# AF 300 AC



## hcopter51 (Aug 29, 2018)

Probably a dumb question but what is the difference between an AF 300 and an AF 300 AC ? Is it that the 300 AC only runs on AC and you can't use a transformer?? :dunno: Not being an electrician that makes no sense to me....How do you run a train on AC ???? Dumbfoundedly Yours, John


----------



## AmFlyer (Mar 16, 2012)

All Gilbert Atlantic style (4-4-2 wheel arrangement) run on 0 to 17V AC. They will also run on 0 to 17V DC since they have series universal motors. No significant differences between the 300 and the 300AC. The Gilbert engines that were made with permanent magnet fields and run on DC only are just certain versions of the 0-8-0 and 4-8-4 engines. Most of these do not have DC after the number. Some such as the 332 were produced with both type of motor.


----------



## hcopter51 (Aug 29, 2018)

AmFlyer said:


> All Gilbert Atlantic style (4-4-2 wheel arrangement) run on 0 to 17V AC. They will also run on 0 to 17V DC since they have series universal motors. No significant differences between the 300 and the 300AC. The Gilbert engines that were made with permanent magnet fields and run on DC only are just certain versions of the 0-8-0 and 4-8-4 engines. Most of these do not have DC after the number. Some such as the 332 were produced with both type of motor.

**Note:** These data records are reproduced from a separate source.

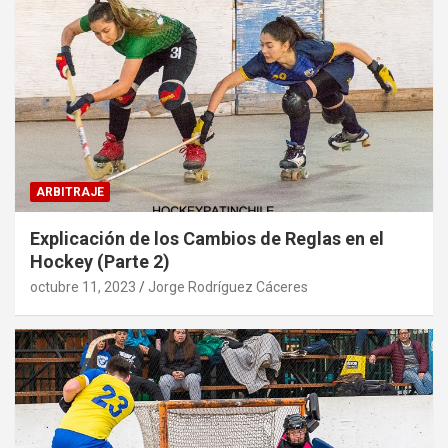
ARBITRAJE
Explicación de los Cambios de Reglas en el
Hockey (Parte 2)
octubre 11, 2023
Jorge Rodríguez Cáceres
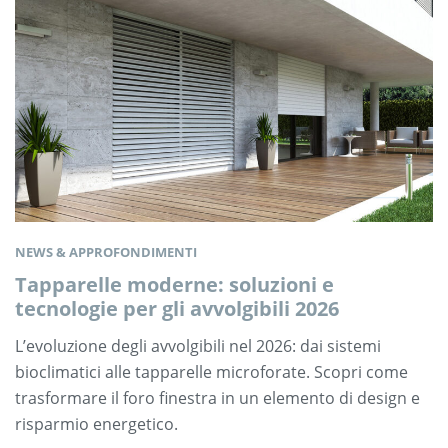
NEWS & APPROFONDIMENTI
Tapparelle moderne: soluzioni e
tecnologie per gli avvolgibili 2026
L’evoluzione degli avvolgibili nel 2026: dai sistemi
bioclimatici alle tapparelle microforate. Scopri come
trasformare il foro finestra in un elemento di design e
risparmio energetico.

Thank You, very interesting.....I did not know any of that....I was wondering for a long time and just thought I would ask....:thumbsup:


----------



## AmFlyer (Mar 16, 2012)

Ask away! Postwar AF can be a lot different than postwar Lionel.


----------



## hcopter51 (Aug 29, 2018)

AmFlyer said:


> Ask away! Postwar AF can be a lot different than postwar Lionel.

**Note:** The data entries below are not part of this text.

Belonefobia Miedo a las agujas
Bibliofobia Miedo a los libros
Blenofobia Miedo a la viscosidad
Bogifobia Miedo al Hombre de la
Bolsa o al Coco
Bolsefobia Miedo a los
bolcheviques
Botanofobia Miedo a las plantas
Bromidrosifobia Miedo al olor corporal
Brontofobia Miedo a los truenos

On the same lines....Can anyone show or tell me how the tender for the 300 should be wired to the loco? When I connect a transformer lead from base and 7-15v post directly to the cab, the loco runs fine....Then, when I attach the tender leads to the cab it does NOT....Looks like the tender wires go from both wheelsets to the base and 7-15v connections on the cab...Is one of these tender leads not grounded or what? thanks


----------



## cramden (Oct 13, 2015)

Make sure the brass or metal wheels are clean and on opposite sides of the tender trucks, front truck both wheels on one side and rear truck both wheels are on opposite side. If that is okay check continuity from the front truck wheels to the end of one wire male plug and the same for rear truck to the other wire plug. If no continuity at one truck then make sure the brass strips that rub the axles on the tender trucks are clean and snug against the axles. If all that checks then remove the tender body by gently twisting the locking tabs that come thru the tender chassis and look for a broken wire or bad solder connection on the rivets that hold the trucks on the chassis. Usually its a simple fix but if all of that is good the tender could be shorting at the truck rivets or the drawbar. Hope these suggestions will find the problem.


----------



## hcopter51 (Aug 29, 2018)

cramden said:


> Make sure the brass or metal wheels are clean and on opposite sides of the tender trucks, front truck both wheels on one side and rear truck both wheels are on opposite side. If that is okay check continuity from the front truck wheels to the end of one wire male plug and the same for rear truck to the other wire plug. If no continuity at one truck then make sure the brass strips that rub the axles on the tender trucks are clean and snug against the axles. If all that checks then remove the tender body by gently twisting the locking tabs that come thru the tender chassis and look for a broken wire or bad solder connection on the rivets that hold the trucks on the chassis. Usually its a simple fix but if all of that is good the tender could be shorting at the truck rivets or the drawbar. Hope these suggestions will find the problem.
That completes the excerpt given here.